Python Pandas imputation of Null values

I am attempting to impute Null values with an offset that corresponds to the average of the row df[row,'avg'] and average of the column ('impute[col]'). Is there a way to do this that would make the method parallelize with .map? Or is there a better way to iterate through the indexes containing Null values?

test = pd.DataFrame({'a':[None,2,3,1], 'b':[2,np.nan,4,2], 
                     'c':[3,4,np.nan,3], 'avg':[2.5,3,3.5,2]});  
df = df[['a', 'b', 'c', 'avg']];
impute = dict({'a':2, 'b':3.33, 'c':6 } )  

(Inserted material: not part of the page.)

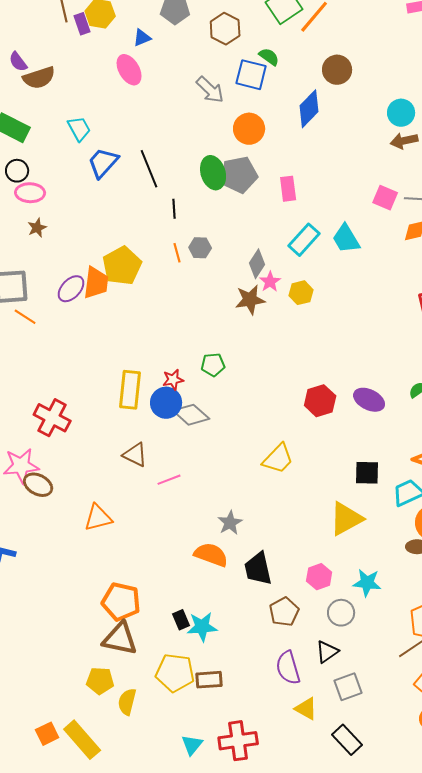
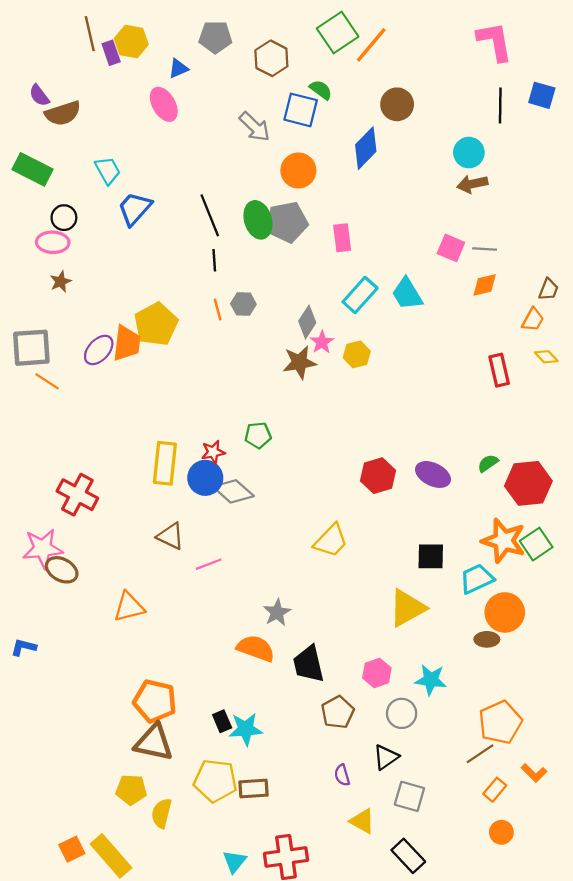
black line: (149, 169) -> (210, 215), moved
black circle: (17, 171) -> (64, 218), moved
purple semicircle: (288, 668) -> (342, 775), size x0.6
gray square: (348, 687) -> (409, 796), turned 36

def smarterImpute(df, impute):  
    df2 = df
    for col in df.columns[:-1]:
        for row in test.index:  
            if pd.isnull(df.loc[row,col]):  
                df2.loc[row, col] = impute[col] 
                                    + (df.loc[:,'avg'].mean() - df.loc[row,'avg'] )

return print(df2)  

smarterImpute(test, impute)

Solution

Notice that in your 'filling' expression:

impute[col] + (df.loc[:,'avg'].mean() - df.loc[row,'avg']`

The first term only depends on the column and the third only on the row; the second is just a constant. So we can create an imputation dataframe to look up whenever there's a value that needs to be filled:

impute_df = pd.DataFrame(impute, index = test.index).add(test.avg.mean() - test.avg, axis = 0)

Then, there's a method in called .combine_first() that allows you fill the NAs in one dataframe with the values of another, which is exactly what we need. We use this, and we're done:

test.combine_first(impute_df)

With pandas, you generally want to avoid using loops, and seek to make use of vectorization.